### Task description
What is needed here is every line of the records that includes "Bockwindmühle".

### Stored data
*** Begin section ***

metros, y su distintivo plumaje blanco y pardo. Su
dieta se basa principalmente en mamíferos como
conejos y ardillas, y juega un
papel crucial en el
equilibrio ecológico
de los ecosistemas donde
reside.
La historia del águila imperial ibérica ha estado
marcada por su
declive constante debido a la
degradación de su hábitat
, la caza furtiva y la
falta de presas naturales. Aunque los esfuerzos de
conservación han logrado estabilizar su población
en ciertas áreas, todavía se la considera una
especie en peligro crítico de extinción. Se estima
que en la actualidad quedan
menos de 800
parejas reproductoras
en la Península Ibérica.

*** End section ***
*** Begin section ***

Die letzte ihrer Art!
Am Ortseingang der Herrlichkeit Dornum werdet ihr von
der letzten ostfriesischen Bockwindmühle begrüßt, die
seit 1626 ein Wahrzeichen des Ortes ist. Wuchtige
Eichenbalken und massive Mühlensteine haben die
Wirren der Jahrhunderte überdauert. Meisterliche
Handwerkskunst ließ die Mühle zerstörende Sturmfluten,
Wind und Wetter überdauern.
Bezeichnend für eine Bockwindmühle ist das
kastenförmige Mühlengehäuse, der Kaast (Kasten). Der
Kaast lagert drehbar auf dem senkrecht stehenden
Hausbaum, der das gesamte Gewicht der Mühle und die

*** End section ***
*** Begin section ***

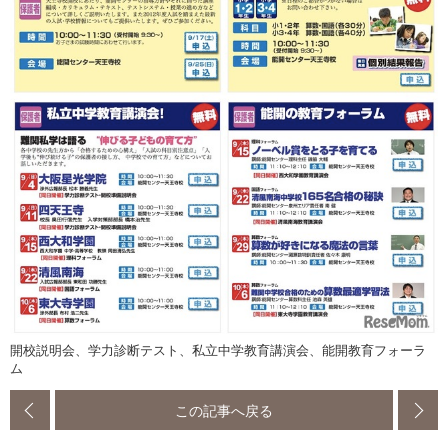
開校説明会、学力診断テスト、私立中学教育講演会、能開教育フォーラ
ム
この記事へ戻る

*** End section ***

### Answer to the problem
der letzten ostfriesischen Bockwindmühle begrüßt, die
Bezeichnend für eine Bockwindmühle ist das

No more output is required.